Despite significantly elevated blood pressure, DS exhibited less natriuresis than DR, although sodium intake and diuresis were comparable in both strains. On a high NaCl intake, DS, due to altered Na+/K+ pumping ratio of the Na+/K+-ATPase, could exhibit deficient intestinal sodium absorption. However, the fact that previously no differences in intestinal Na+/K+-ATPase activity and kinetics in DS and DR on an 8% NaCl were reported24 argues against such a possibility.
The enhanced production of an endogenous
ligand of -1
Na+/K+-ATPase,
such as MBG, seems to be an adaptation in response to the inability of
DS to fully accommodate excessive sodium intake. The importance of this
mutation can be illustrated by a recent experiment in which transgenic
DS expressing the wild-type -1 isoform on a high-NaCl diet developed
less of a blood pressure increase, and exhibited a lower mortality and
less renal damage, compared with nontransgenic
DS.20
The experiments with cross-circulation by Dahl et al provided the first evidence that a circulating pressor substance is responsible for elevations of blood pressure in DS on a high NaCl intake.1 Later, in a series of experiments, Leenen and coworkers demonstrated that a centrally acting "endogenous ouabain" plays an important role in the establishment of salt-induced hypertension in DS by means of the brain renin-angiotensin system.25 26 27 28 Our present results demonstrate that in DS, MBG, rather than OLC, is increased, within 2 weeks of administration of an 8% NaCl diet, suggesting that the former is more likely to contribute to the maintenance of elevated blood pressure. Our data are in keeping with the observation that, on a high NaCl intake, plasma OLC in DR, but not in DS, becomes elevated.29 The importance of higher plasma levels of OLC in salt-loaded DR compared with DS, as well as the possible relationship between MBG and brain OLC, remains to be elucidated.
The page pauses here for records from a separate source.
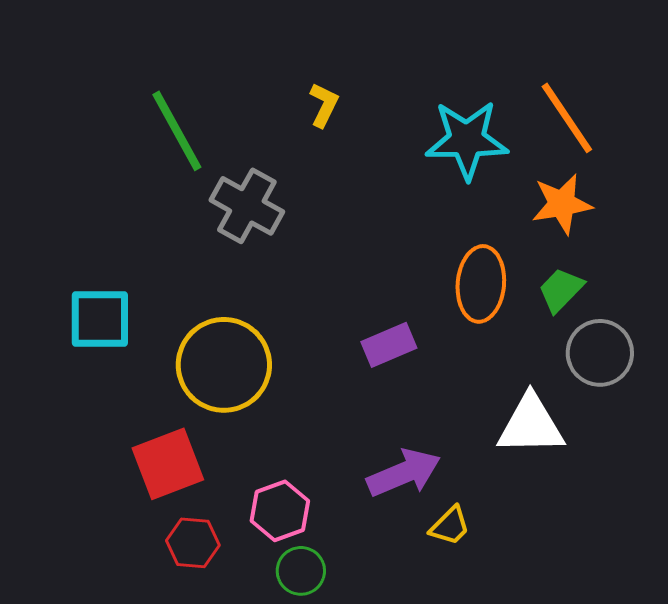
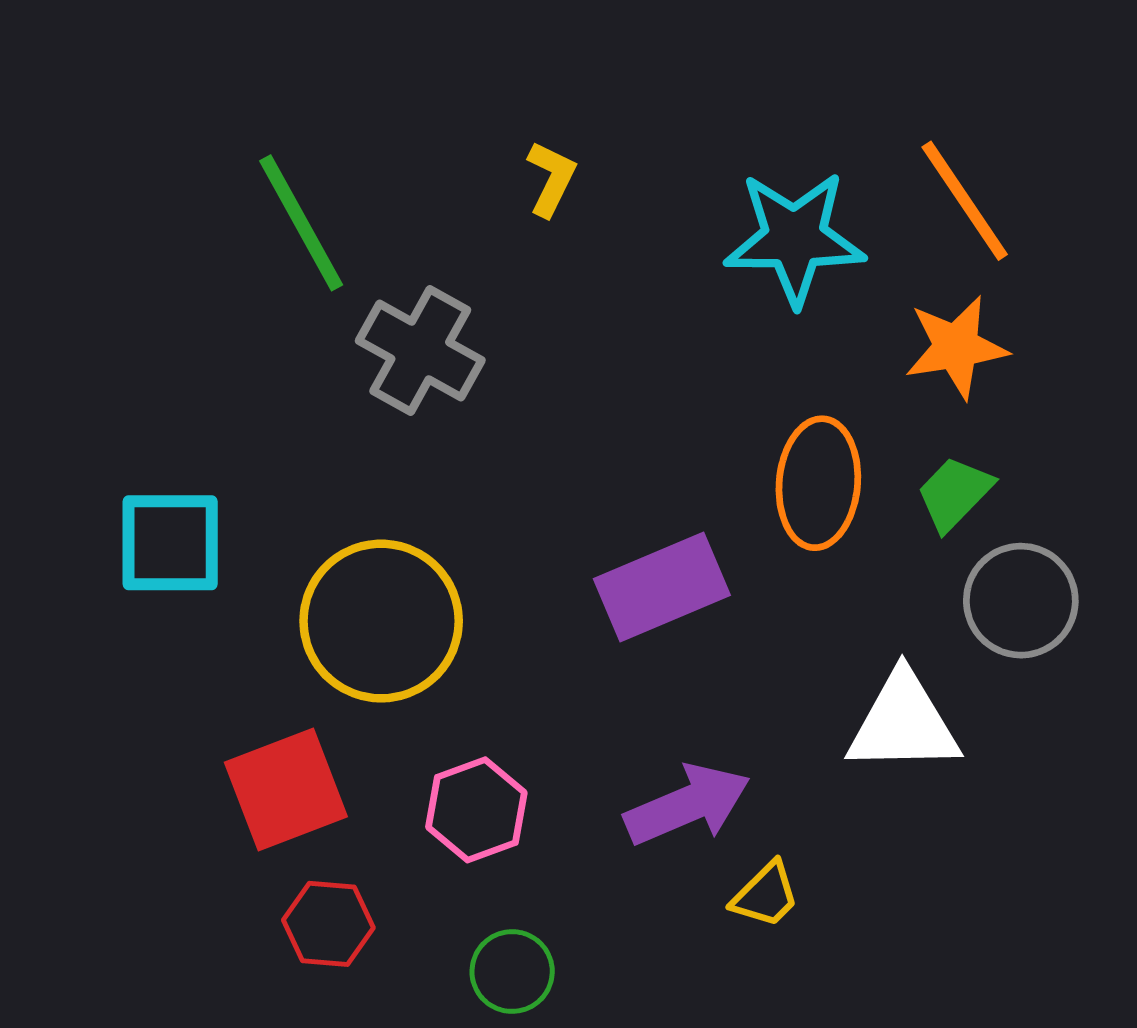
purple rectangle: (389, 345) -> (662, 587), size x1.4
pink hexagon: (280, 511) -> (476, 810), moved

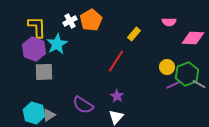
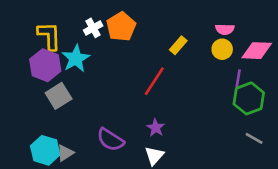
yellow circle: (167, 67) -> (222, 49), moved
gray square: (44, 72) -> (59, 96), turned -30
gray line: (199, 84) -> (254, 138), moved
purple line: (173, 85) -> (238, 78), moved, turned -56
In the present study, the elution pattern of MBG-ir from reverse phase HPLC columns was similar to that observed in our previous work in which material from human plasma and urine was studied.9 11 15 MBG-ir eluted from the HPLC column with 42% acetonitrile, which is consistent with a relatively low polarity of MBG. When serially diluted MBG-immunoreactive material was studied for its ability to compete with immobilized ouabain and MBG conjugates for MBG and ouabain antibody in a solid phase fluoroimmunoassay, the displacement curve of MBG-ir paralleled that of MBG, but not of plant ouabain. When HPLC-purified MBG-immunoreactive material was analyzed for its ability to inhibit the Na+/K+-ATPase from rat kidney (Figure 2E), its inhibitory potency was similar to that of amphibian MBG. Both amphibian MBG and MBG-ir exhibited a greater inhibition of Na+/K+-ATPase in the kidney membranes, which occurred at a level of both high- and low-affinity binding sites. Conversely, plant ouabain-induced Na+/K+-ATPase inhibition occurred at a level of low-affinity binding only. In the nanomolar concentration range, both MBG-ir and amphibian MBG inhibited the renal Na+/K+-ATPase by 25%. Therefore, nanomolar concentrations of MBG observed in plasma of hypertensive DS are sufficient to induce a substantial inhibition of the renal sodium pump. Thus, in DS, development of a genetically determined, salt-sensitive hypertension is associated with increased renal excretion of a bufadienolide inhibitor of a ouabain-resistant sodium pump. We would suggest that the enhanced MBG production is a compensatory adjustment against the impaired pressure natriuresis.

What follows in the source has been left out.